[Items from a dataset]
# # # #

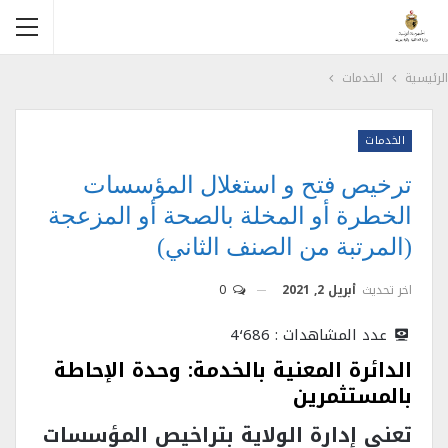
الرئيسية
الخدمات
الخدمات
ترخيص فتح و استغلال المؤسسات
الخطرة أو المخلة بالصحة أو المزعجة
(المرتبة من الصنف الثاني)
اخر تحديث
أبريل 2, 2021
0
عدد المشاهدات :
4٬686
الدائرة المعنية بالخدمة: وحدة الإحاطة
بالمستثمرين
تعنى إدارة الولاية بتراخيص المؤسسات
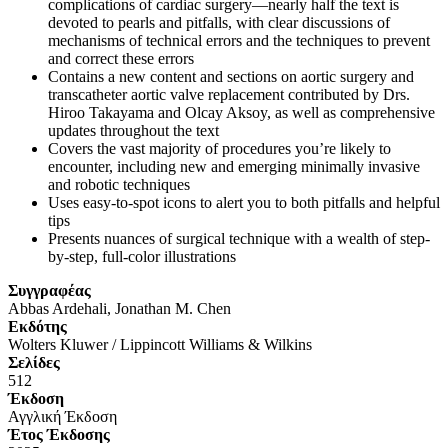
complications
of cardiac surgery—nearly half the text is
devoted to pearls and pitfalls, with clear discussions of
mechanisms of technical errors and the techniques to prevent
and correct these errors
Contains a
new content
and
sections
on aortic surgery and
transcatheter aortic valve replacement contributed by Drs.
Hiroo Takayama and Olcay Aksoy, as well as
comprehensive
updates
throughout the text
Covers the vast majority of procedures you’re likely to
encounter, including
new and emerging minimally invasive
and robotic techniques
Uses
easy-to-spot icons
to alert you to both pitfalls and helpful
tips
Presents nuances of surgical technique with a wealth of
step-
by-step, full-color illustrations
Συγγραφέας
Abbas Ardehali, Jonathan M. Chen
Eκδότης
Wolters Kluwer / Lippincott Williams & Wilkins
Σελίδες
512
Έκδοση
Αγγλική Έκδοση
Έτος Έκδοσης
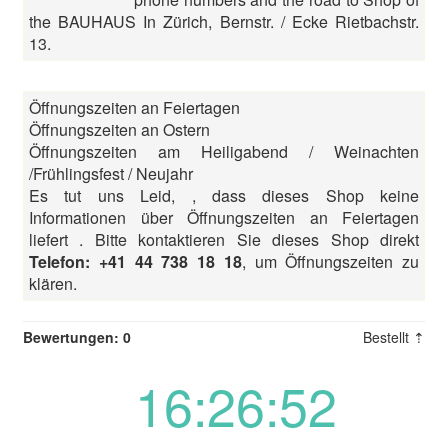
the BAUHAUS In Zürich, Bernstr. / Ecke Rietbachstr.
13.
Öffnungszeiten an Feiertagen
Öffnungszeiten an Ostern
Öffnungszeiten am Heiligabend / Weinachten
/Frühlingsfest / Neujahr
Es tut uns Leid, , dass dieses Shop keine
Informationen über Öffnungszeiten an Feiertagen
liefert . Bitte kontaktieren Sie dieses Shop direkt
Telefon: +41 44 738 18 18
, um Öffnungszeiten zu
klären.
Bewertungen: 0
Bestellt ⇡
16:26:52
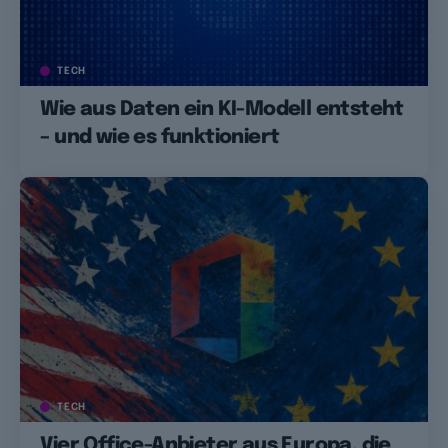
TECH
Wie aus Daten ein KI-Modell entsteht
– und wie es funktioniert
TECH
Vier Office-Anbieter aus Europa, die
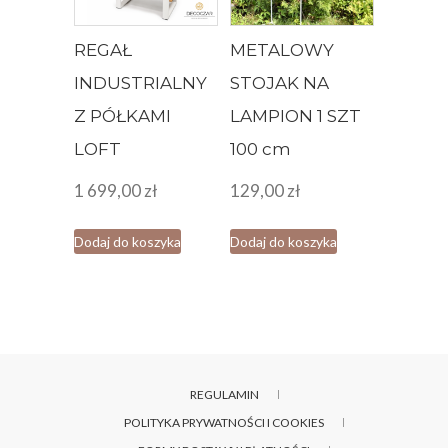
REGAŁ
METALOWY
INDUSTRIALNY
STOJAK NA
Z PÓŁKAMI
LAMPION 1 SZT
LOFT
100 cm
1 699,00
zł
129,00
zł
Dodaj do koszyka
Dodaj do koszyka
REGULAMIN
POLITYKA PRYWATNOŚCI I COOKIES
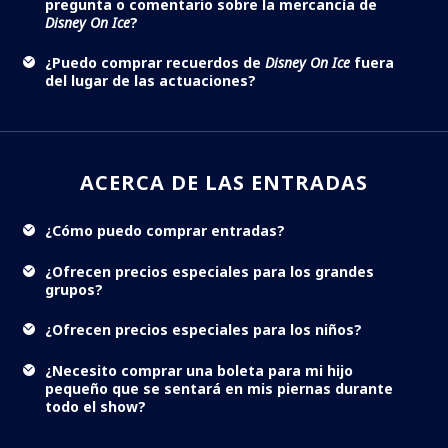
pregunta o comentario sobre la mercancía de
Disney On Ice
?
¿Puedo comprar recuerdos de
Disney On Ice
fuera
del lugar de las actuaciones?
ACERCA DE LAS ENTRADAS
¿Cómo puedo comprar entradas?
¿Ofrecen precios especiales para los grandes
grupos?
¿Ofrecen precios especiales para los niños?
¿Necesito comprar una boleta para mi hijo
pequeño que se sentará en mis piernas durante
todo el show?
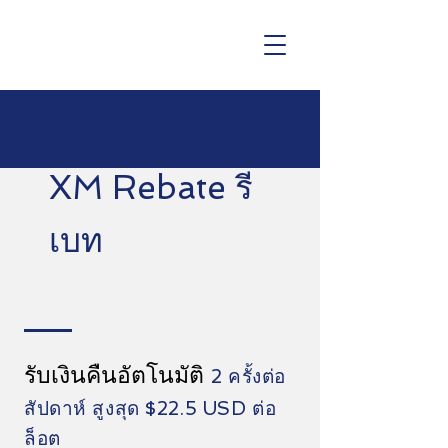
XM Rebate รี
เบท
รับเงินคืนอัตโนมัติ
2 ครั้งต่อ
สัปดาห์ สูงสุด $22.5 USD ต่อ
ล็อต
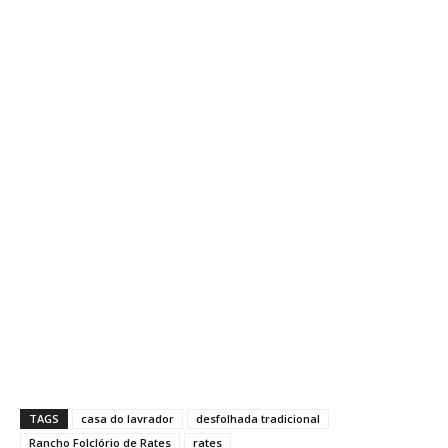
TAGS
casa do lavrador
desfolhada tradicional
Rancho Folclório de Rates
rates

# # # #

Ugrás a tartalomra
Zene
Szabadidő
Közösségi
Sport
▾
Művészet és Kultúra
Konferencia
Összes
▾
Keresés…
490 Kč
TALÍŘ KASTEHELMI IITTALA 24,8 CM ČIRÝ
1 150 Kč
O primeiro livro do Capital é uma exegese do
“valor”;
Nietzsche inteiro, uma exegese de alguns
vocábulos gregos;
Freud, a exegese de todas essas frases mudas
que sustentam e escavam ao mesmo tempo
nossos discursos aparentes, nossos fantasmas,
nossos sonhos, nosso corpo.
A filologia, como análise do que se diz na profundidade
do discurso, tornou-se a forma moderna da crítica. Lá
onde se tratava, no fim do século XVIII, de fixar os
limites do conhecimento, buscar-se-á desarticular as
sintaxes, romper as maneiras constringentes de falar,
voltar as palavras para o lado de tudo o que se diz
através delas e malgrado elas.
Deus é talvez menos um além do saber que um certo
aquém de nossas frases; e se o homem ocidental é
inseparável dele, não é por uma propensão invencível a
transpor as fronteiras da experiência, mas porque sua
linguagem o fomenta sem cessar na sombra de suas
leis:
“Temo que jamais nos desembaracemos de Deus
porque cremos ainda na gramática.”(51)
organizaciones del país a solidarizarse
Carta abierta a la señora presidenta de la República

# # # #

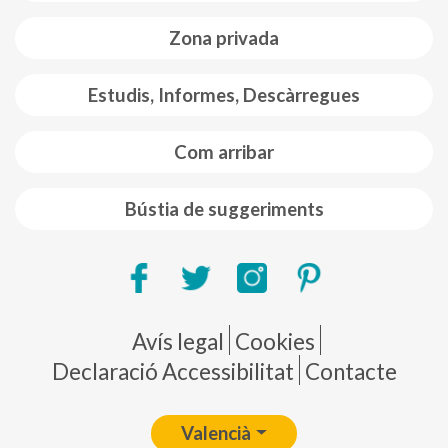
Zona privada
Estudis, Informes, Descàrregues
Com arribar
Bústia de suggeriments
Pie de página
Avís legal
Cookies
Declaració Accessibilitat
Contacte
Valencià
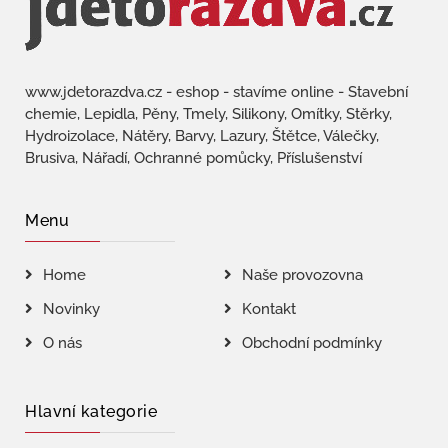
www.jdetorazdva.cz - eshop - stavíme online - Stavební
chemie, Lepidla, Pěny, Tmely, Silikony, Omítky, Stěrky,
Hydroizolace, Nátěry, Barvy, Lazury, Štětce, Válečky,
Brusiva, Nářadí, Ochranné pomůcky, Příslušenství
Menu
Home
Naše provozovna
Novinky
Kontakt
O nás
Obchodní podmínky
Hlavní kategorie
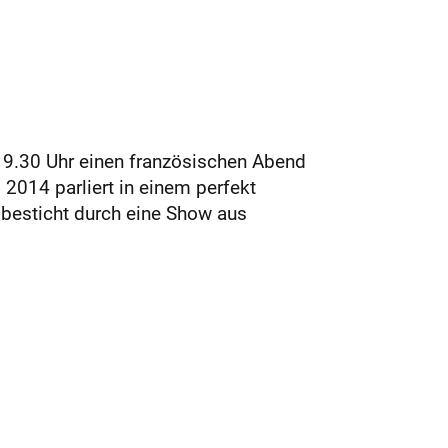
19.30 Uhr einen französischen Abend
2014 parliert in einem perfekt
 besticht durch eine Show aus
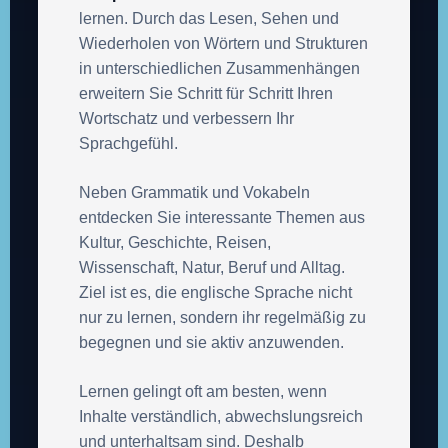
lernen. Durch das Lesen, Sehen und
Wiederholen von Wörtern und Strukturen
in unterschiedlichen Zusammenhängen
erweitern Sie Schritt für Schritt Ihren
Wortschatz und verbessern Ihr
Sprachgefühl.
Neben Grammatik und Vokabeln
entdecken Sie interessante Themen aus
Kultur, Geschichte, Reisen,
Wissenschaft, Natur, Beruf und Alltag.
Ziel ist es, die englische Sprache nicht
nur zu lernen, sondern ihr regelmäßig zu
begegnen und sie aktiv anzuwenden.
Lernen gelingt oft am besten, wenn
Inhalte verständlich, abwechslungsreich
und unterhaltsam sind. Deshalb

# # # #

*Task details*: Return each line in the records that holds the string "comprar".

*Answer space*:
¿Puedo comprar recuerdos de
¿Cómo puedo comprar entradas?
¿Necesito comprar una boleta para mi hijo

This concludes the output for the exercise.